# [ABOUT THIS TASK]
Please report how many lines in the data below contain "width". Nothing besides the number should be written.

[RECORD EXCERPTS]

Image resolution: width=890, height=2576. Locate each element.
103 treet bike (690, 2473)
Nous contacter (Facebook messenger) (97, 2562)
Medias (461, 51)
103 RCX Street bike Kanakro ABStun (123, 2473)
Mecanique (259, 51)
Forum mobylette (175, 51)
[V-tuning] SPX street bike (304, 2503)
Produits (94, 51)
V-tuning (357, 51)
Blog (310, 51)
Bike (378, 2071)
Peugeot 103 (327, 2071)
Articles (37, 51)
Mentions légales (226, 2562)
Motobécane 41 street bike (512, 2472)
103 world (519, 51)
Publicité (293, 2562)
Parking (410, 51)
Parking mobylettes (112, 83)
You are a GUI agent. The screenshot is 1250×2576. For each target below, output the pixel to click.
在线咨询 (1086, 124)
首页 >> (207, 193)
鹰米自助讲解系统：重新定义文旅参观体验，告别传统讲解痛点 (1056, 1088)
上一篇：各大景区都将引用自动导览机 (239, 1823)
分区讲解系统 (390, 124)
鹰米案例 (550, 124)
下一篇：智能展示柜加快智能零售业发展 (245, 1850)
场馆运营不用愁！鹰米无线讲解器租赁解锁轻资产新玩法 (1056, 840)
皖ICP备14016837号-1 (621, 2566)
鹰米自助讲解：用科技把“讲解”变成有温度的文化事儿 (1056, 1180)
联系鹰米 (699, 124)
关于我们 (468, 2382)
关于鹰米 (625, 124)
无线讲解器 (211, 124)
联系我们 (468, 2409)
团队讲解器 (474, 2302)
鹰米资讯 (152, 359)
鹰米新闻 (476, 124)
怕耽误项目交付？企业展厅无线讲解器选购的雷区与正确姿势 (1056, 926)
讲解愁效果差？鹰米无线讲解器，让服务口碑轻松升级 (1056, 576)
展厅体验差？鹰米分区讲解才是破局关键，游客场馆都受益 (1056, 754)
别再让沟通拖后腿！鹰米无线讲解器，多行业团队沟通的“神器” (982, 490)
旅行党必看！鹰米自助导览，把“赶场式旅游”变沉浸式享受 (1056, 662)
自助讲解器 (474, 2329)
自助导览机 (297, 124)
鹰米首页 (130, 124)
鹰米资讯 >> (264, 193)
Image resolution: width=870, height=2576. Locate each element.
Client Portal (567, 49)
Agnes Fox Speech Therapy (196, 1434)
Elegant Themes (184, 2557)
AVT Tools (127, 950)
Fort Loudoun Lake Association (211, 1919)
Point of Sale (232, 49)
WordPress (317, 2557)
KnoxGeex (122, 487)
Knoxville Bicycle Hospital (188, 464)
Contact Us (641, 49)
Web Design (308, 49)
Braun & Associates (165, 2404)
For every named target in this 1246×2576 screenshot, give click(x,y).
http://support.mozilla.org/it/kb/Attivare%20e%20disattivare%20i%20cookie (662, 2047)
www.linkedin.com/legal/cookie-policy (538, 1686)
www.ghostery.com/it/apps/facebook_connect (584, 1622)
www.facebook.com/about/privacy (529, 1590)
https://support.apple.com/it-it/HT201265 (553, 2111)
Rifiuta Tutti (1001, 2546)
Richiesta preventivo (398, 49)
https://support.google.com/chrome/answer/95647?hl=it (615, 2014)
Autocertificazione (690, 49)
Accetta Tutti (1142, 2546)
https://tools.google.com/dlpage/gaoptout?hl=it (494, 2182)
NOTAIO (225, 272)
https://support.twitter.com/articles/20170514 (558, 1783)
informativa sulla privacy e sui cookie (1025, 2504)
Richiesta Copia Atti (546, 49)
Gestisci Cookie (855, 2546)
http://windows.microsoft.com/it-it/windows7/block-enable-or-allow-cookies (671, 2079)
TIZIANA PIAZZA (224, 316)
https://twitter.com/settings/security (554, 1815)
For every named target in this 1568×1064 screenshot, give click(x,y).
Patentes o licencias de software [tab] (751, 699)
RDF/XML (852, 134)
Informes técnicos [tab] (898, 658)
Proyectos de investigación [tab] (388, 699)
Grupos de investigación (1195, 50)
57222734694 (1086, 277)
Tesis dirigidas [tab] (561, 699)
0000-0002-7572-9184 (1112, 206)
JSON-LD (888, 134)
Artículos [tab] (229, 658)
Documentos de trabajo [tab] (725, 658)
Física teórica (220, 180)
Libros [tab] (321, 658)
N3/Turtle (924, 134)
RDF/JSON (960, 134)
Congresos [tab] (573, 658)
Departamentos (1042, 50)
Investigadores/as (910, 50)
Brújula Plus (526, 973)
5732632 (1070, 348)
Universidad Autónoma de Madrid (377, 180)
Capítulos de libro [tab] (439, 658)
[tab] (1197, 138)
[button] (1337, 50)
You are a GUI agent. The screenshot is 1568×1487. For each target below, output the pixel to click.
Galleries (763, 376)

[/RECORD EXCERPTS]

# [SOLUTION FOR THIS PROBLEM]
2